We allow everyone to measure their digital skills, from the level of competence measured, we can find ways to improve them with the help of teachers. We also issue compulsory certificates in third and last class. This PIX certification comes in the form of a score that allows you to evaluate the level of each person’s skills (…) Skills are probably one of the determining factors that allow you to take advantage of digital technology in a positive and optimal way.

Benjamin Hammer, director of Pix

In parallel with ministerial measures, lawmakers are defining the legal frameworks for this online world to be regulated like the physical world. Bills to regulate the posting of content featuring children, tougher penalties for cyberbullying, or even block child pornography sites are all, at first glance, very different measures.

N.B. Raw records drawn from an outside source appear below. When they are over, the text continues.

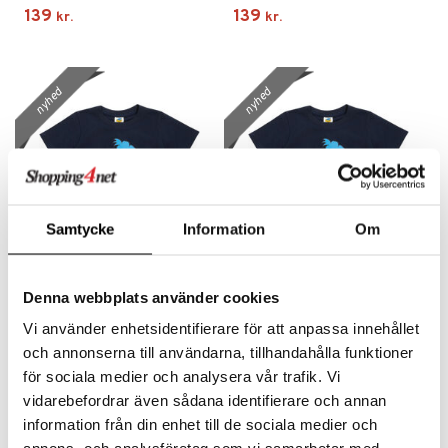
139
139
kr.
kr.
nyhed
nyhed
Samtycke
Information
Om
Findes i flere varianter
Findes i flere varianter
Bamse T-shirt
Bamse T-shirt
Denna webbplats använder cookies
Fodboldspiller Mblå 104 cl
Fodboldspiller Mblå 110
Vi använder enhetsidentifierare för att anpassa innehållet
BAMSE
BAMSE
139
139
och annonserna till användarna, tillhandahålla funktioner
kr.
kr.
för sociala medier och analysera vår trafik. Vi
vidarebefordrar även sådana identifierare och annan
information från din enhet till de sociala medier och
nyhed
nyhed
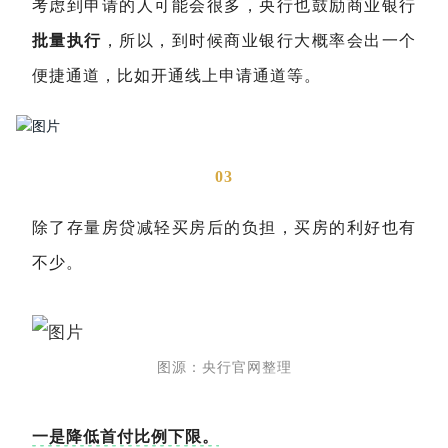
考虑到申请的人可能会很多，央行也鼓励商业银行
批量执行
，所以，到时候商业银行大概率会出一个
便捷通道，比如开通线上申请通道等。
03
除了存量房贷减轻买房后的负担，买房的利好也有
不少。
图源：央行官网整理
一是降低首付比例下限。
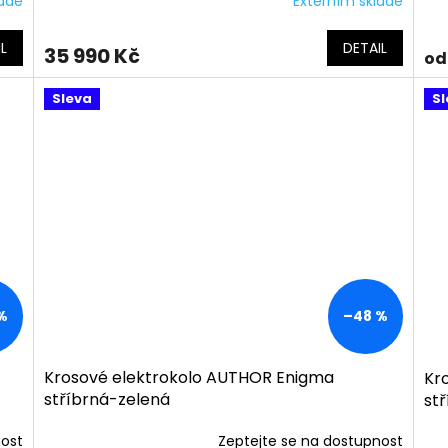
ladě
Externím skladě
L
DETAIL
35 990 Kč
od
Sleva
Sl
%
–48 %
Krosové elektrokolo AUTHOR Enigma
Kr
stříbrná-zelená
st
nost
Zeptejte se na dostupnost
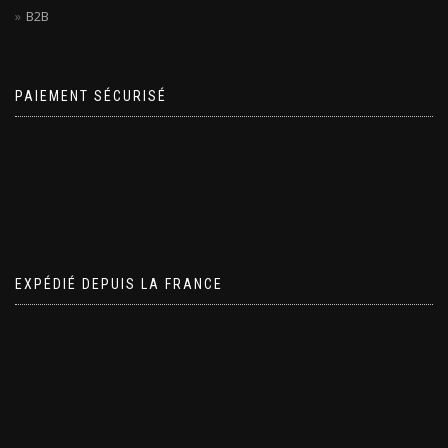
B2B
PAIEMENT SÉCURISÉ
EXPÉDIÉ DEPUIS LA FRANCE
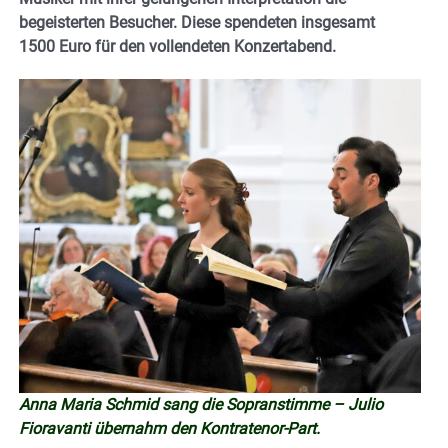
begeisterten Besucher. Diese spendeten insgesamt
1500 Euro für den vollendeten Konzertabend.
Anna Maria Schmid sang die Sopranstimme – Julio
Fioravanti übernahm den Kontratenor-Part.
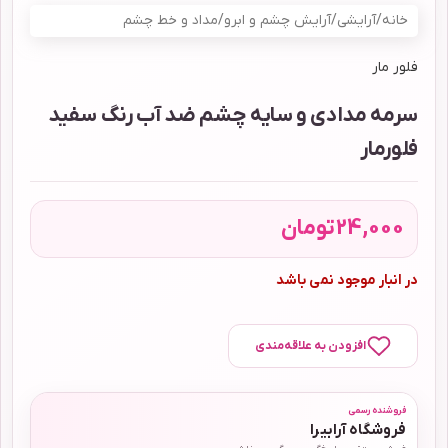
خانه
/
آرایشی
/
آرایش چشم و ابرو
/
مداد و خط چشم
فلور مار
سرمه مدادی و سایه چشم ضد آب رنگ سفید
فلورمار
24,000
تومان
در انبار موجود نمی باشد
افزودن به علاقه‌مندی
فروشنده رسمی
فروشگاه آرابیرا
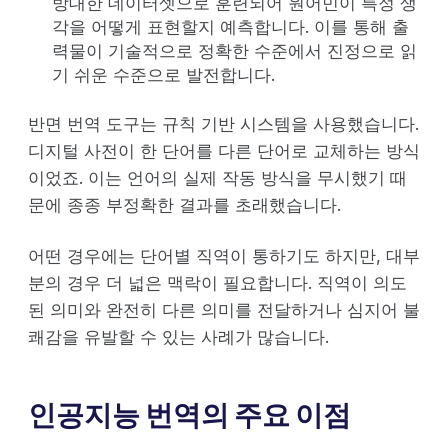
방대한 데이터셋으로 훈련되어 원어민이 특정 생
각을 어떻게 표현할지 예측합니다. 이를 통해 출
력물이 기술적으로 정확한 수준에서 진정으로 읽
기 쉬운 수준으로 발전합니다.
반면 번역 도구는 규칙 기반 시스템을 사용했습니다.
디지털 사전이 한 단어를 다른 단어로 교체하는 방식
이었죠. 이는 언어의 실제 작동 방식을 무시했기 때
문에 종종 부정확한 결과를 초래했습니다.
어떤 경우에는 단어별 직역이 통하기도 하지만, 대부
분의 경우 더 넓은 맥락이 필요합니다. 직역이 의도
된 의미와 완전히 다른 의미를 전달하거나 심지어 불
쾌감을 유발할 수 있는 사례가 많습니다.
인공지능 번역의 주요 이점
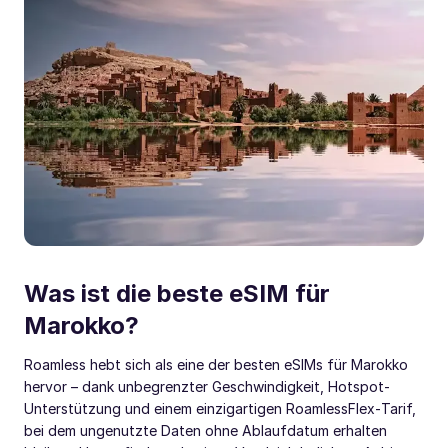
Was ist die beste eSIM für
Marokko?
Roamless hebt sich als eine der besten eSIMs für Marokko
hervor – dank unbegrenzter Geschwindigkeit, Hotspot-
Unterstützung und einem einzigartigen RoamlessFlex‑Tarif,
bei dem ungenutzte Daten ohne Ablaufdatum erhalten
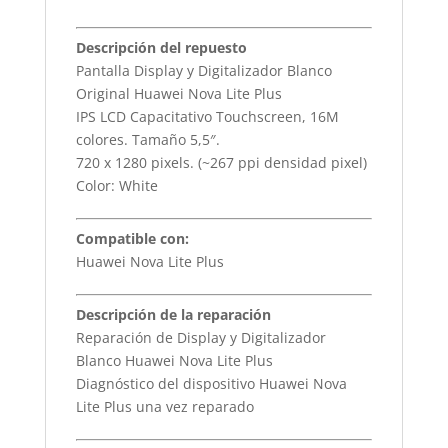
Descripción del repuesto
Pantalla Display y Digitalizador Blanco
Original Huawei Nova Lite Plus
IPS LCD Capacitativo Touchscreen, 16M
colores. Tamaño 5,5″.
720 x 1280 pixels. (~267 ppi densidad pixel)
Color: White
Compatible con:
Huawei Nova Lite Plus
Descripción de la reparación
Reparación de Display y Digitalizador
Blanco Huawei Nova Lite Plus
Diagnóstico del dispositivo Huawei Nova
Lite Plus una vez reparado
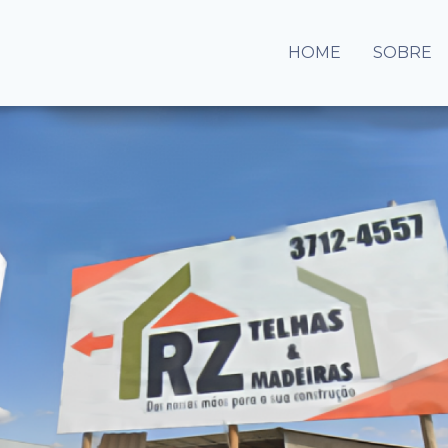
HOME
SOBRE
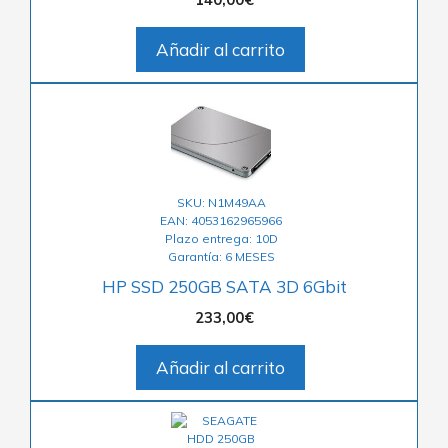
Añadir al carrito
SKU: N1M49AA
EAN: 4053162965966
Plazo entrega: 10D
Garantía: 6 MESES
HP SSD 250GB SATA 3D 6Gbit
233,00
€
Añadir al carrito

However, they make it possible to gradually secure the Internet tool as a whole and to alert families to possible abuses of our daily use.

Raising awareness of families

On the occasion of World Safer Internet Day on Tuesday 7 February 2023, the E-Enfance association and the Millimages agency launched the campaign #MolangSafeSpace. This animated film, broadcast until February 10 on French broadcasters, encourages young people to react to cyberbullying and promotes 30 18, the national telephone number for victims and witnesses of digital violence.

The association also offers training to parents to teach them how to use the web, better understand their children’s practices and teach them the right gestures. Second the parent/doctor cross barometer, published by the Children’s Foundation to measure the perception of the impact of digital technology on the health of young children: 82% of parents declare that they limit or even prohibit access to digital tools and at least 80% of them control the contents viewed and impose regulatory durations and dedicated times. On the other hand, and again according to the barometer, 56% of parents do not expect to do without screens during meals and 52% of them consult their mobile phones in the presence of their children.

Furthermore, 53% of parents have already published photos of their children on social networks, while only 44% of them have already asked their starlets for consent. So many behaviors that our children imitate and that could be rethought.

Taming this new universe and making it accessible and safe for the little ones is a collective mission that involves public bodies, associations, major web players and above all families. It is up to adults to set an example for the little ones by learning the rules and codes of this virtual universe, exploring it with caution, pragmatism and pleasure.